Task objective> Exactly the lines from the beginning of the records below through the line with "Michel Antoniazza, biologiste" must be given again, without pictures.

[Page images and extracted text]
● ● ● ●

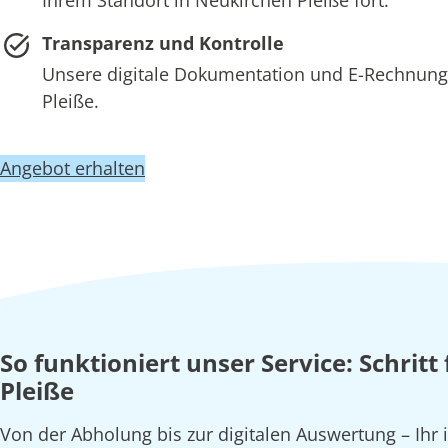
Transparenz und Kontrolle
Unsere digitale Dokumentation und E-Rechnung 
Pleiße.
Angebot erhalten
So funktioniert unser Service: Schrit
Pleiße
Von der Abholung bis zur digitalen Auswertung – Ihr 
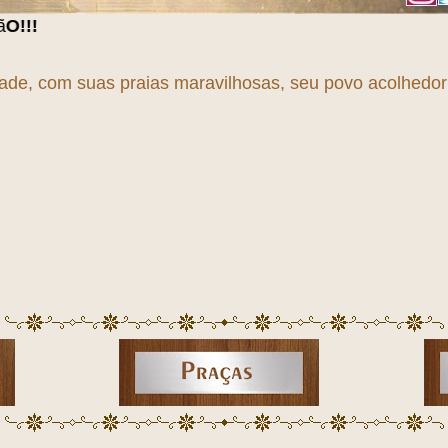
dade, com suas praias maravilhosas, seu povo acolhedor e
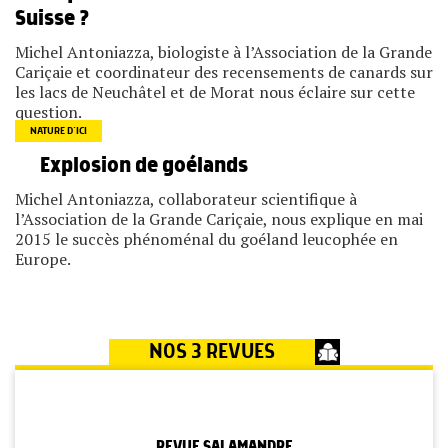
Suisse ?
Michel Antoniazza, biologiste à l’Association de la Grande
Cariçaie et coordinateur des recensements de canards sur
les lacs de Neuchâtel et de Morat nous éclaire sur cette
question.
NATURE D’ICI
Explosion de goélands
Michel Antoniazza, collaborateur scientifique à
l’Association de la Grande Cariçaie, nous explique en mai
2015 le succès phénoménal du goéland leucophée en
Europe.
NOS 3 REVUES
REVUE SALAMANDRE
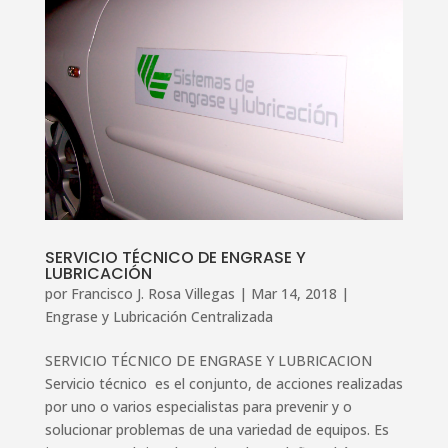
SERVICIO TÉCNICO DE ENGRASE Y
LUBRICACIÓN
por
Francisco J. Rosa Villegas
|
Mar 14, 2018
|
Engrase y Lubricación Centralizada
SERVICIO TÉCNICO DE ENGRASE Y LUBRICACION
Servicio técnico es el conjunto, de acciones realizadas
por uno o varios especialistas para prevenir y o
solucionar problemas de una variedad de equipos. Es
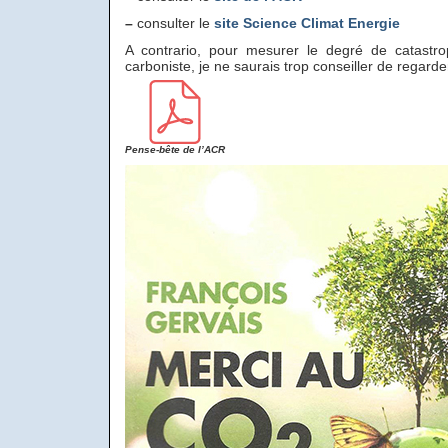
–
consulter le
site Science Climat Energie
A contrario, pour mesurer le degré de catastro
carboniste, je ne saurais trop conseiller de regard
Pense-bête de l’ACR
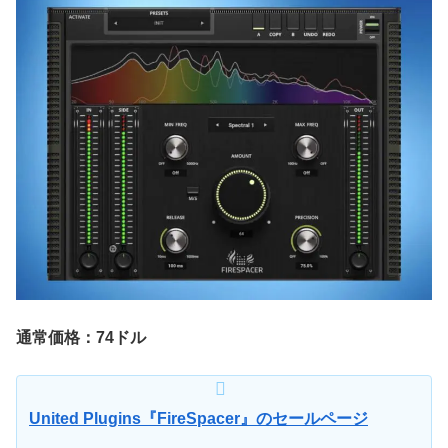
通常価格：74ドル
United Plugins『FireSpacer』のセールページ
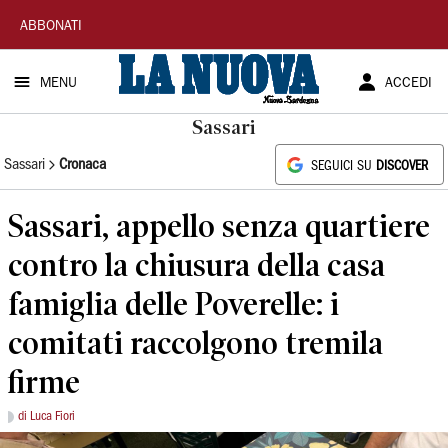
La
ABBONATI
Nuova
MENU
ACCEDI
Sardegna
Sassari
Sassari
Cronaca
SEGUICI SU
DISCOVER
Sassari, appello senza quartiere
contro la chiusura della casa
famiglia delle Poverelle: i
comitati raccolgono tremila
firme
di Luca Fiori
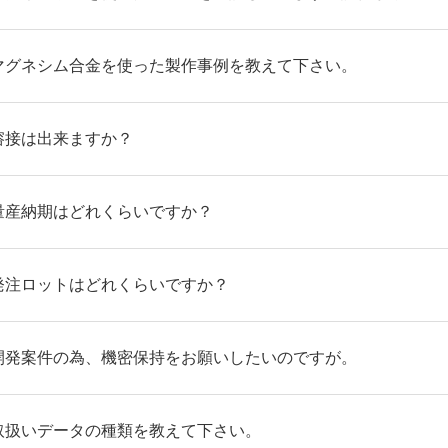
マグネシム合金を使った製作事例を教えて下さい。
溶接は出来ますか？
量産納期はどれくらいですか？
発注ロットはどれくらいですか？
開発案件の為、機密保持をお願いしたいのですが。
取扱いデータの種類を教えて下さい。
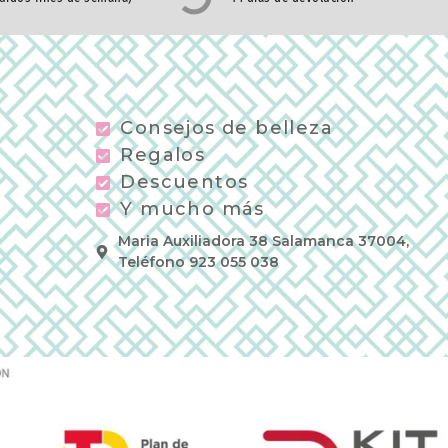
Consejos de belleza
Regalos
Descuentos
Y mucho más
Maria Auxiliadora 38 Salamanca 37004,
Teléfono 923 055 038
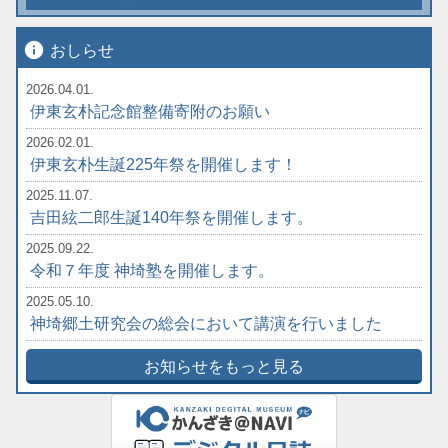
info
おしらせ
2026.04.01.
伊東玄朴記念館整備寄附のお願い
2026.02.01.
伊東玄朴生誕225年祭を開催します！
2025.11.07.
吉田絃二郎生誕140年祭を開催します。
2025.09.22.
令和７年度 神埼塾を開催します。
2025.05.10.
神埼郷土研究会の総会において講演を行いました
お知らせをもっと見る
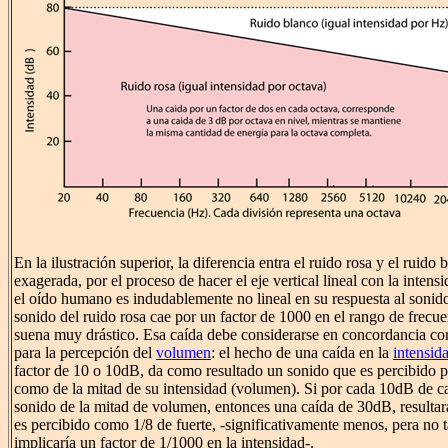
En la ilustración superior, la diferencia entra el ruido rosa y el ruido 
exagerada, por el proceso de hacer el eje vertical lineal con la intens
el oído humano es indudablemente no lineal en su respuesta al sonido
sonido del ruido rosa cae por un factor de 1000 en el rango de frecue
suena muy drástico. Esa caída debe considerarse en concordancia con
para la percepción del
volumen
: el hecho de una caída en la
intensid
factor de 10 o 10dB, da como resultado un sonido que es percibido 
como de la mitad de su intensidad (volumen). Si por cada 10dB de ca
sonido de la mitad de volumen, entonces una caída de 30dB, resulta
es percibido como 1/8 de fuerte, -significativamente menos, pera no 
implicaría un factor de 1/1000 en la intensidad-.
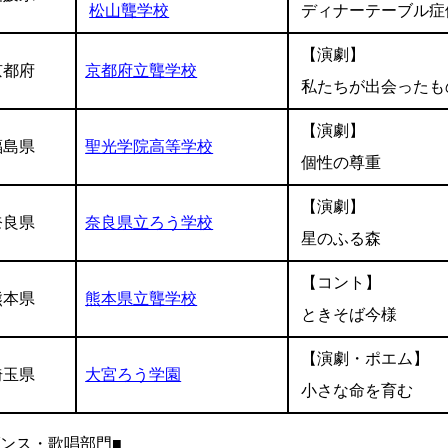
松山聾学校
ディナーテーブル症
【演劇】
京都府
京都府立聾学校
私たちが出会ったも
【演劇】
福島県
聖光学院高等学校
個性の尊重
【演劇】
奈良県
奈良県立ろう学校
星のふる森
【コント】
熊本県
熊本県立聾学校
ときそば今様
【演劇・ポエム】
埼玉県
大宮ろう学園
小さな命を育む
ダンス・歌唱部門■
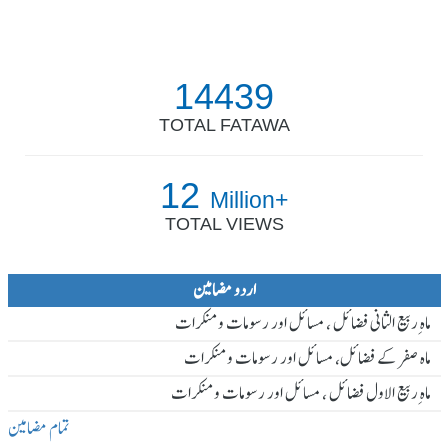
14439
TOTAL FATAWA
12
Million+
TOTAL VIEWS
اردو مضامین
ماہ ِربیع الثانی فضائل ، مسائل اور رسومات و منکرات
ماہ صفر کے فضائل، مسائل اور رسومات و منکرات
ماہ ِربیع الاول فضائل ، مسائل اور رسومات و منکرات
تمام مضامین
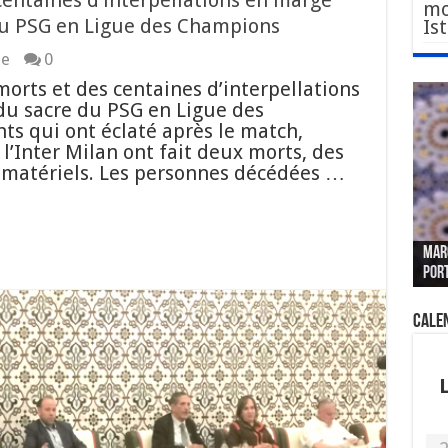
centaines d’interpellations en marge
mo
du PSG en Ligue des Champions
Is
e
0
morts et des centaines d’interpellations
du sacre du PSG en Ligue des
 qui ont éclaté après le match,
 l’Inter Milan ont fait deux morts, des
s matériels. Les personnes décédées …
Le W
Fès 
Pari
MAR
nouv
Fédé
« pl
CGEM
por
sang
des 
prof
tête
Cale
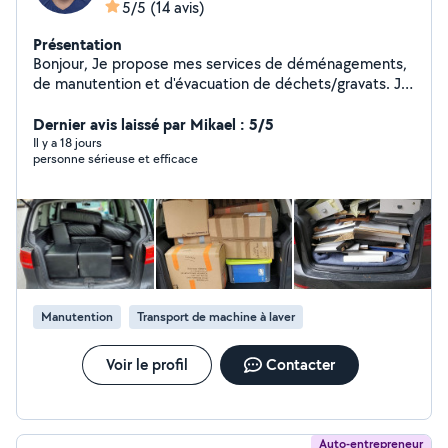
5/5
(14 avis)
Présentation
Bonjour, Je propose mes services de déménagements,
de manutention et d'évacuation de déchets/gravats. Je
suis quelqu'un de bon vivant et de serviable, qui ne se
prends pas la tête, toujours à trouver une solution.
Dernier avis laissé par Mikael : 5/5
Disponible pour toute demande d'information.
Il y a 18 jours
personne sérieuse et efficace
Manutention
Transport de machine à laver
Voir le profil
Contacter
Auto-entrepreneur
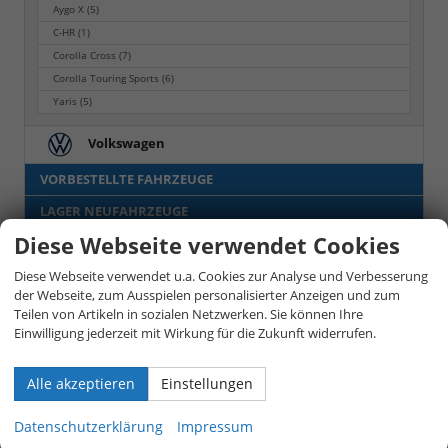
Aygo X
(5)
C-HR
(1)
Corolla Cross
(7)
Corolla Touring Sports
(6)
Yaris
(5)
Volkswagen
VORBESTELLTE FAHRZEUGE
LAGER NEUFAHRZEUGE
Diese Webseite verwendet Cookies
GEBRAUCHTFAHRZEUGE
LEASING-AKTIONSFAHRZEUGE
Diese Webseite verwendet u.a. Cookies zur Analyse und Verbesserung
der Webseite, zum Ausspielen personalisierter Anzeigen und zum
Teilen von Artikeln in sozialen Netzwerken. Sie können Ihre
Anmelden
Einwilligung jederzeit mit Wirkung für die Zukunft widerrufen.
Alle akzeptieren
Einstellungen
Datenschutzerklärung
Impressum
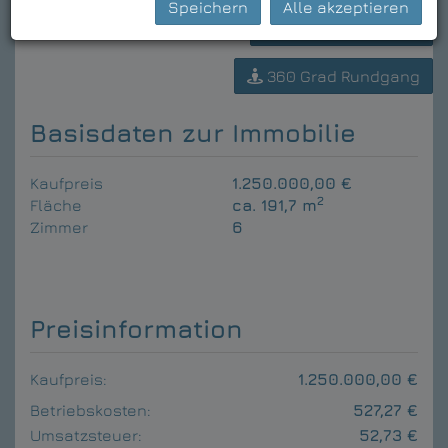
Speichern
Alle akzeptieren
Download Expose
360 Grad Rundgang
Basisdaten zur Immobilie
Kaufpreis
1.250.000,00 €
2
Fläche
ca. 191,7 m
Zimmer
6
Preisinformation
Kaufpreis:
1.250.000,00 €
Betriebskosten:
527,27 €
Umsatzsteuer:
52,73 €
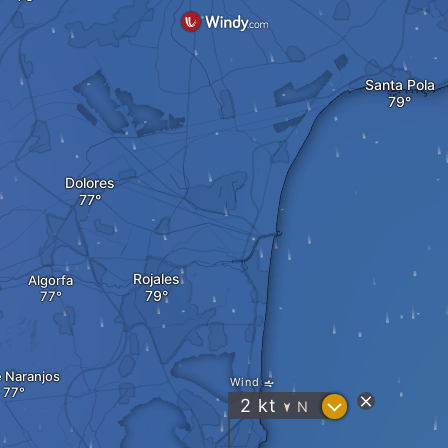
Santa Pola
Dolores
Rojales
Algorfa
e Naranjos
Wind
?
2
kt
N
"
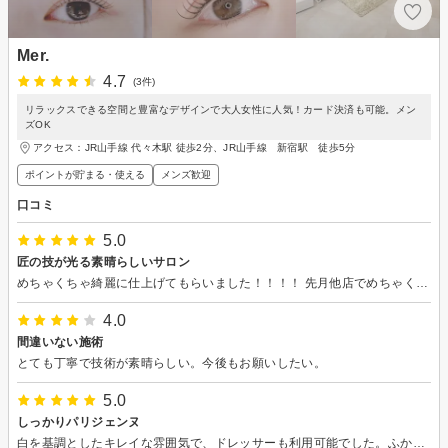
Mer.
4.7
(3件)
リラックスできる空間と豊富なデザインで大人女性に人気！カード決済も可能。メン
ズOK
アクセス：JR山手線 代々木駅 徒歩2分、JR山手線 新宿駅 徒歩5分
ポイントが貯まる・使える
メンズ歓迎
口コミ
5.0
匠の技が光る素晴らしいサロン
めちゃくちゃ綺麗に仕上げてもらいました！！！！ 先月他店でめちゃくちゃのチリチリにされた傷んだ汚い睫毛だったのですが、その痕跡が跡形もなく消し去られてました。 きれーいにスっと立ち上がった綺麗な睫毛に仕上げて頂けて本当に感謝してます！ 私の睫毛がやっと戻ってきたーて感じで本当に嬉しくて、仕上がり確認した時に泣きそうになりました(濡らしちゃダメなので耐えましたがｗ) これで今日から堂々と顔上げて外に出ることができますし、鏡を見て落ち込むこともなくなります！感謝しても感謝し足りないです！！！！ 本当にありがとうございました。また是非お願いします！
4.0
間違いない施術
とても丁寧で技術が素晴らしい。今後もお願いしたい。
5.0
しっかりパリジェンヌ
白を基調としたキレイな雰囲気で、ドレッサーも利用可能でした。ふかふかのリクライニングチェアで気持ちよく過ごせました。丁寧なカウンセリング、施術で大満足の仕上がりです！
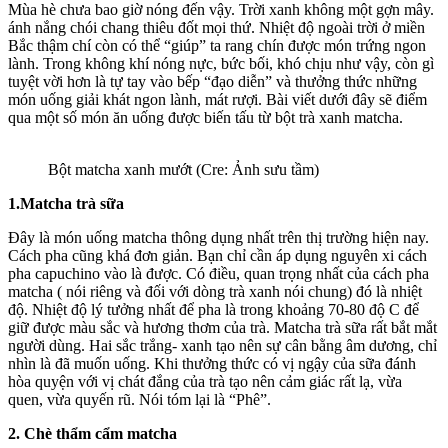
Mùa hè chưa bao giờ nóng đến vậy. Trời xanh không một gợn mây.
ánh nắng chói chang thiêu đốt mọi thứ. Nhiệt độ ngoài trời ở miền
Bắc thậm chí còn có thể “giúp” ta rang chín được món trứng ngon
lành. Trong không khí nóng nực, bức bối, khó chịu như vậy, còn gì
tuyệt vời hơn là tự tay vào bếp “đạo diễn” và thưởng thức những
món uống giải khát ngon lành, mát rượi. Bài viết dưới đây sẽ điểm
qua một số món ăn uống được biến tấu từ bột trà xanh matcha.
Bột matcha xanh mướt (Cre: Ảnh sưu tầm)
1.Matcha trà sữa
Đây là món uống matcha thông dụng nhất trên thị trường hiện nay.
Cách pha cũng khá đơn giản. Bạn chỉ cần áp dụng nguyên xi cách
pha capuchino vào là được. Có điều, quan trọng nhất của cách pha
matcha ( nói riêng và đối với dòng trà xanh nói chung) đó là nhiệt
độ. Nhiệt độ lý tưởng nhất để pha là trong khoảng 70-80 độ C để
giữ được màu sắc và hương thơm của trà. Matcha trà sữa rất bắt mắt
người dùng. Hai sắc trắng- xanh tạo nên sự cân bằng âm dương, chỉ
nhìn là đã muốn uống. Khi thưởng thức có vị ngậy của sữa đánh
hòa quyện với vị chát đắng của trà tạo nên cảm giác rất lạ, vừa
quen, vừa quyến rũ. Nói tóm lại là “Phê”.
2. Chè thẩm cẩm matcha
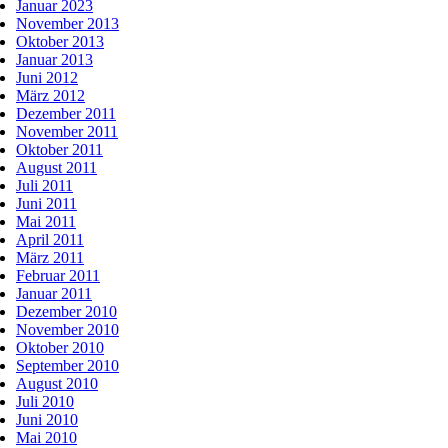
Januar 2023
November 2013
Oktober 2013
Januar 2013
Juni 2012
März 2012
Dezember 2011
November 2011
Oktober 2011
August 2011
Juli 2011
Juni 2011
Mai 2011
April 2011
März 2011
Februar 2011
Januar 2011
Dezember 2010
November 2010
Oktober 2010
September 2010
August 2010
Juli 2010
Juni 2010
Mai 2010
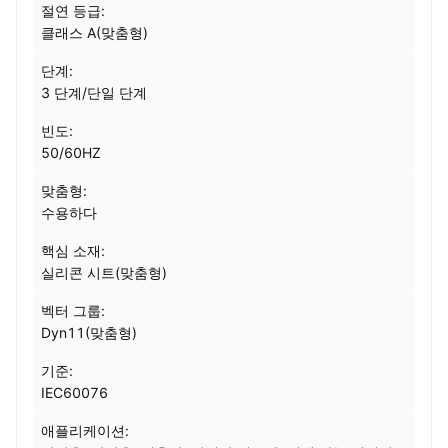
절연 등급:
클래스 A(맞춤형)
단계:
3 단계/단일 단계
빈도:
50/60HZ
맞춤형:
수용하다
핵심 소재:
실리콘 시트(맞춤형)
벡터 그룹:
Dyn11(맞춤형)
기준:
IEC60076
애플리케이션:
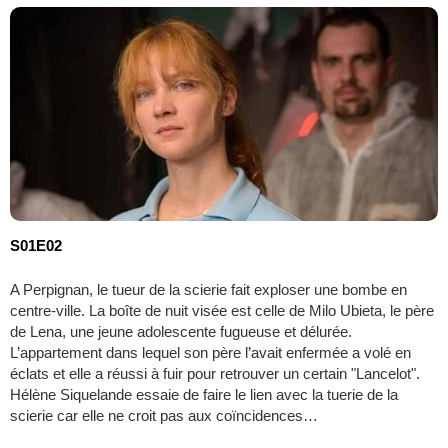
S01E02
A Perpignan, le tueur de la scierie fait exploser une bombe en
centre-ville. La boîte de nuit visée est celle de Milo Ubieta, le père
de Lena, une jeune adolescente fugueuse et délurée.
L’appartement dans lequel son père l’avait enfermée a volé en
éclats et elle a réussi à fuir pour retrouver un certain "Lancelot".
Hélène Siquelande essaie de faire le lien avec la tuerie de la
scierie car elle ne croit pas aux coïncidences…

● ● ● ●

Task output>
Transparenz und Kontrolle
Unsere digitale Dokumentation und E-Rechnung 
Pleiße.
Angebot erhalten
So funktioniert unser Service: Schrit
Pleiße
Von der Abholung bis zur digitalen Auswertung – Ihr 
dade, com suas praias maravilhosas, seu povo acolhedor e
Suisse ?
Michel Antoniazza, biologiste à l’Association de la Grande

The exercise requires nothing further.